# how does a new owner.......



## SawDog (Aug 18, 2013)

....know when he can leave his Viz alone (not in crate) in the house without returning home to a disaster?


----------



## MilesMom (Jun 21, 2012)

We started Miles at 7 months with short 15-20 min alone after heavy exercise. Progressed from crate to a hallway to the kitchen to the whole house. Depends on level of anxiety/ destructiveness/ exercise/ and maturity. Miles a medium energy V who gets lots of exercise and is not destructive, even as puppy. Just make sure area you start leaving pup in is safe. He's been out of crate since 8 months. Our puppy Chase in a crate still. He's high energy and needs the crate to rest.


----------



## einspänner (Sep 8, 2012)

Probably around Sawyer's age, but with him still being new to your house and rules, it's probably safer to keep him crated a bit longer. When you're home does he chew on inappropriate things? If he seems pretty good, you could start letting him out of the crate and just keeping him in one room of your house, gradually giving him more access as he proves he can handle it.


----------



## born36 (Jun 28, 2011)

15 min trial runs with the crate down left open then progress to longer and longer. You will find that most likely your pup will just go into their crate. Once you have this down you can remove the crate.


----------



## datacan (May 15, 2011)

It's no secret, I like good quality wire crates @ home. 

At 2.5 years old I still prefer to leave the boy in the crate. Not because I cannot trust him, he can relax more in the crate. 

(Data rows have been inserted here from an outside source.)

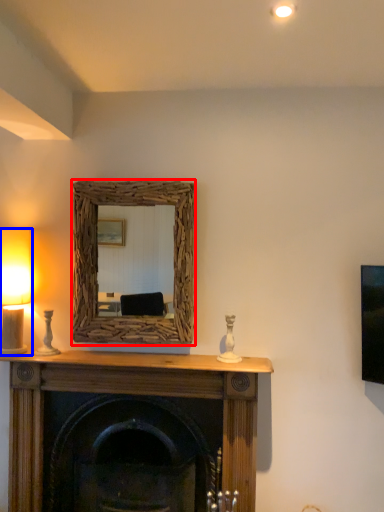 Question: Which point is further to the camera, picture frame (highlighted by a red box) or table lamp (highlighted by a blue box)?

Choices:
 (A) picture frame
 (B) table lamp

Answer: (A) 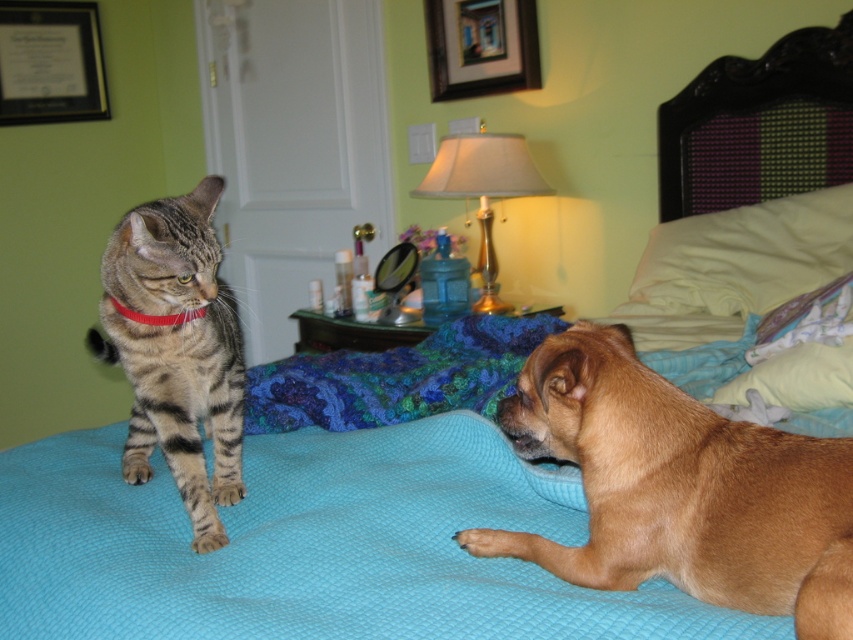 You are lying on the bed and want to grab the closest object from either the white soft pillow at upper right or the matte black frame at upper left. Which one should you reach for?

The white soft pillow at upper right is closer to the viewer, so you should reach for the white soft pillow at upper right.

You are an interior designer working on a project and need to place a new painting exactly at point 0.098, 0.060 in the room. You look at the image of the bedroom and see the matte black frame at upper left. Is there already an object at that coordinate where you want to place the new painting?

Yes, there is already an object at point (50, 61), which is the matte black frame at upper left.

You are standing at the foot of the bed in this cozy bedroom scene. You notice a gold metallic lampshade at upper center marked by point (483, 189). If you want to reach the lampshade to turn it on, which direction should you move relative to the tabby cat on the left side of the bed?

The gold metallic lampshade at upper center is marked by point (483, 189). Since you are at the foot of the bed, you should move towards the head of the bed where the lampshade is located. The tabby cat is on the left side, so moving towards the upper center would mean moving diagonally forward and to the left relative to the cat. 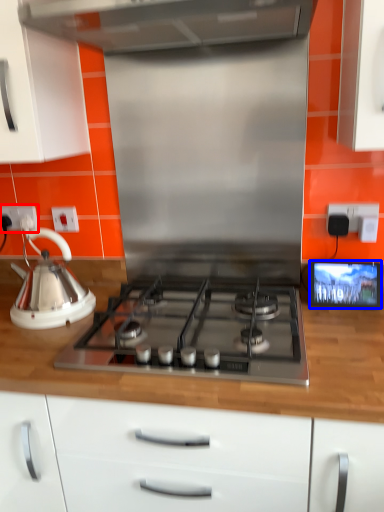 Question: Which object is closer to the camera taking this photo, electric outlet (highlighted by a red box) or screen (highlighted by a blue box)?

Choices:
 (A) electric outlet
 (B) screen

Answer: (B) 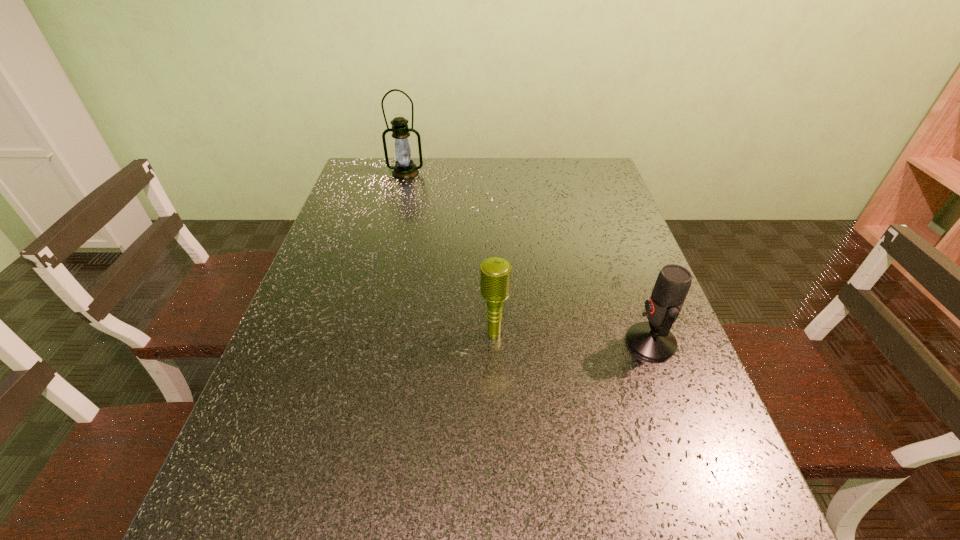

Still, there are times when I'm too lazybones to go upstairs and leave him to his daybeds (every couch in the hose has a place Sam can call his own - he doesn't own these areas, sits there if he wants). 

Never trained him "for life out of crate because I think it's cruel". But I always keep him out of crate and constantly train a little when I'm home (I'm home a lot ) )


----------



## Rudy (Oct 12, 2012)

DataMan the one who can great example of a earned event and Leadership skills and hand and brain events 

and thank God not another Blog :

Next were flogging and blogging how to make a seabiscut ;D

less salt more raw beef 

like groupies lol


----------



## SawDog (Aug 18, 2013)

Thanks for the tips, I will start on his 2nd birthday, 9/25, ironically my grandparents anniversery. I took that as a sign, lol.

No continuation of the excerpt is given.